When the Church Mythologists established their system, they collected all the writings they could find, and managed them as they pleased. It is a matter altogether of uncertainty to us whether such of the writings as now appear under the name of the Old and New Testament are in the same state in which those collectors say they found them, or whether they added, altered, abridged, or dressed them up.

Be this as it may, they decided by vote which of the books out of the collection they had made should be the WORD OF GOD, and which should not. They rejected several; they voted others to be doubtful, such as the books called the Apocrypha; and those books which had a majority of votes, were voted to be the word of God. Had they voted otherwise, all the people, since calling themselves Christians, had believed otherwise — for the belief of the one comes from the vote of the other. Who the people were that did all this, we know nothing of; they called themselves by the general name of the Church, and this is all we know of the matter.

As we have no other external evidence or authority for believing these books to be the word of God than what I have mentioned, which is no evidence or authority at all, I come, in the next place, to examine the internal evidence contained in the books themselves.

In the former part of this Essay, I have spoken of revelation; I now proceed further with that subject, for the purpose of applying it to the books in question.

Revelation is a communication of something which the person to whom that thing is revealed did not know before. For if I have done a thing, or seen it done, it needs no revelation to tell me I have done it, or seen it, nor to enable me to tell it, or to write it.

Revelation, therefore, cannot be applied to anything done upon earth, of which man himself is the actor or the witness; and consequently all the historical and anecdotal parts of the Bible, which is almost the whole of it, is not within the meaning and compass of the word revelation, and, therefore, is not the word of God.
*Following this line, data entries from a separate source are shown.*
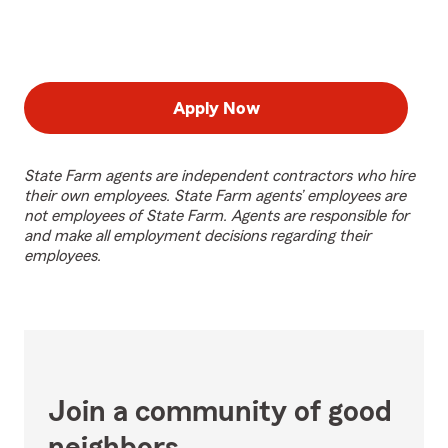
Apply Now
State Farm agents are independent contractors who hire
their own employees. State Farm agents’ employees are
not employees of State Farm. Agents are responsible for
and make all employment decisions regarding their
employees.
Join a community of good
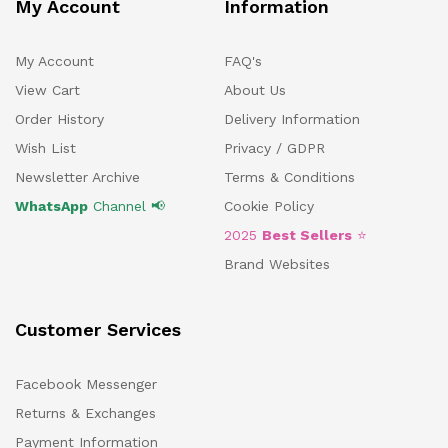
My Account
Information
My Account
FAQ's
View Cart
About Us
Order History
Delivery Information
Wish List
Privacy / GDPR
Newsletter Archive
Terms & Conditions
WhatsApp
Channel 📢
Cookie Policy
2025
Best Sellers
⭐
Brand Websites
Customer Services
Facebook Messenger
Returns & Exchanges
Payment Information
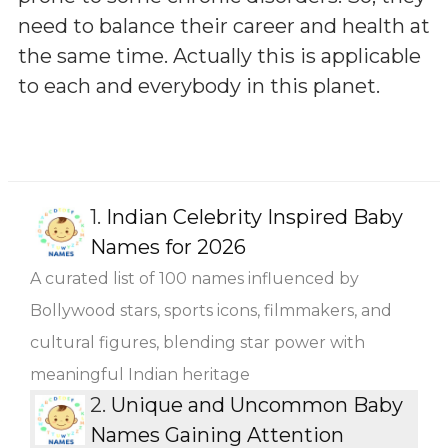
need to balance their career and health at
the same time. Actually this is applicable
to each and everybody in this planet.
1.
Indian Celebrity Inspired Baby
Names for 2026
A curated list of 100 names influenced by
Bollywood stars, sports icons, filmmakers, and
cultural figures, blending star power with
meaningful Indian heritage
2.
Unique and Uncommon Baby
Names Gaining Attention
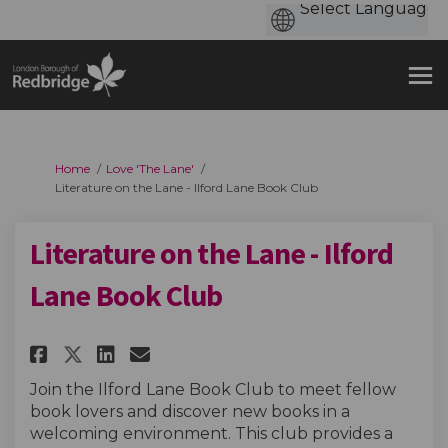
You are here:
Home
Love 'The Lane'
Literature on the Lane - Ilford Lane Book Club
Literature on the Lane - Ilford
Lane Book Club
Share Literature on the Lane - 
Share Literature on the La
Email Literature on the 
Share Literature on the Lane 
Join the Ilford Lane Book Club to meet fellow
book lovers and discover new books in a
welcoming environment. This club provides a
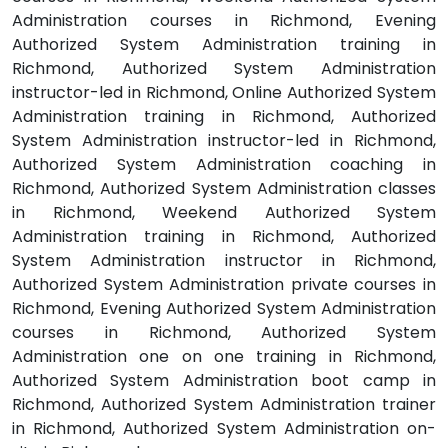
Administration courses in Richmond, Evening
Authorized System Administration training in
Richmond, Authorized System Administration
instructor-led in Richmond, Online Authorized System
Administration training in Richmond, Authorized
System Administration instructor-led in Richmond,
Authorized System Administration coaching in
Richmond, Authorized System Administration classes
in Richmond, Weekend Authorized System
Administration training in Richmond, Authorized
System Administration instructor in Richmond,
Authorized System Administration private courses in
Richmond, Evening Authorized System Administration
courses in Richmond, Authorized System
Administration one on one training in Richmond,
Authorized System Administration boot camp in
Richmond, Authorized System Administration trainer
in Richmond, Authorized System Administration on-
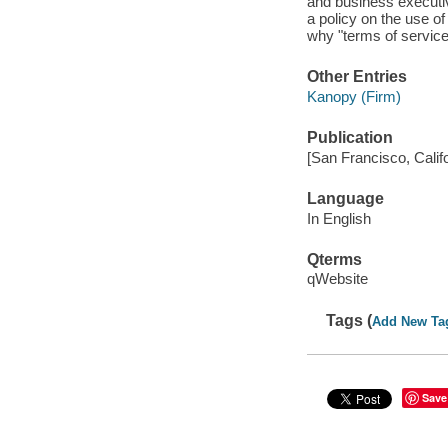
and business executi
a policy on the use o
why "terms of service
Other Entries
Kanopy (Firm)
Publication
[San Francisco, Calif
Language
In English
Qterms
qWebsite
Tags (
Add New Ta
Save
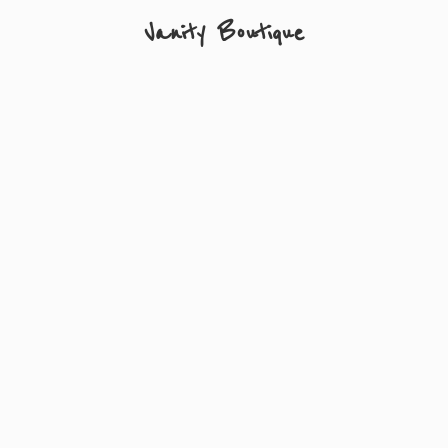
Vanity Boutique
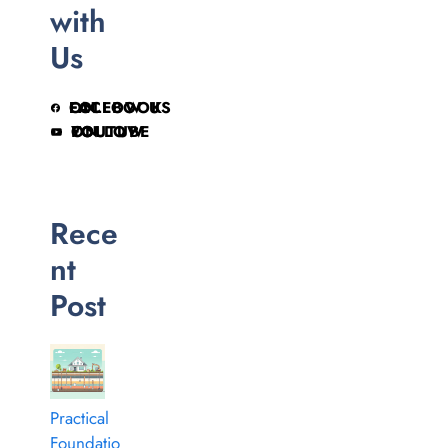
with
Us
FOLLOW US ON FACEBOOK
FOLLOW ON YOUTUBE
Rece
nt
Post
Practical
Foundatio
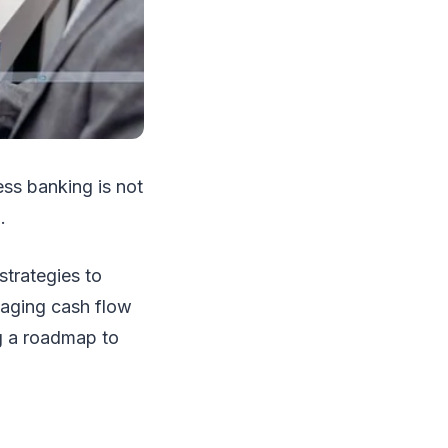
ss banking is not
).
trategies to
naging cash flow
ng a roadmap to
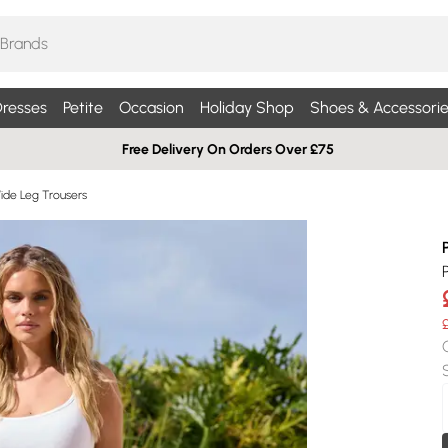
resses
Petite
Occasion
Holiday Shop
Shoes & Accessorie
Free Delivery On Orders Over £75
Wide Leg Trousers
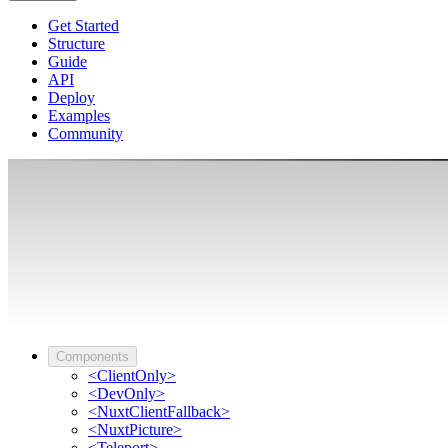
Get Started
Structure
Guide
API
Deploy
Examples
Community
Components
<ClientOnly>
<DevOnly>
<NuxtClientFallback>
<NuxtPicture>
<Teleport>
When Samson ran off with the gate-posts of Gaza, if he ever did so (and whether he did or not is nothing to us), or when he visited his Delilah, or caught his foxes, or did any thing else, what has revelation to do with these things? If they were facts, he could tell them himself, or his secretary, if he kept one, could write them, if they were worth either telling or writing; and if they were fictions, revelation could not make them true; and whether true or not, we are neither the better nor the wiser for knowing them. When we contemplate the immensity of that Being who directs and governs the incomprehensible WHOLE, of which the utmost ken of human sight can discover but a part, we ought to feel shame at calling such paltry stories the word of God.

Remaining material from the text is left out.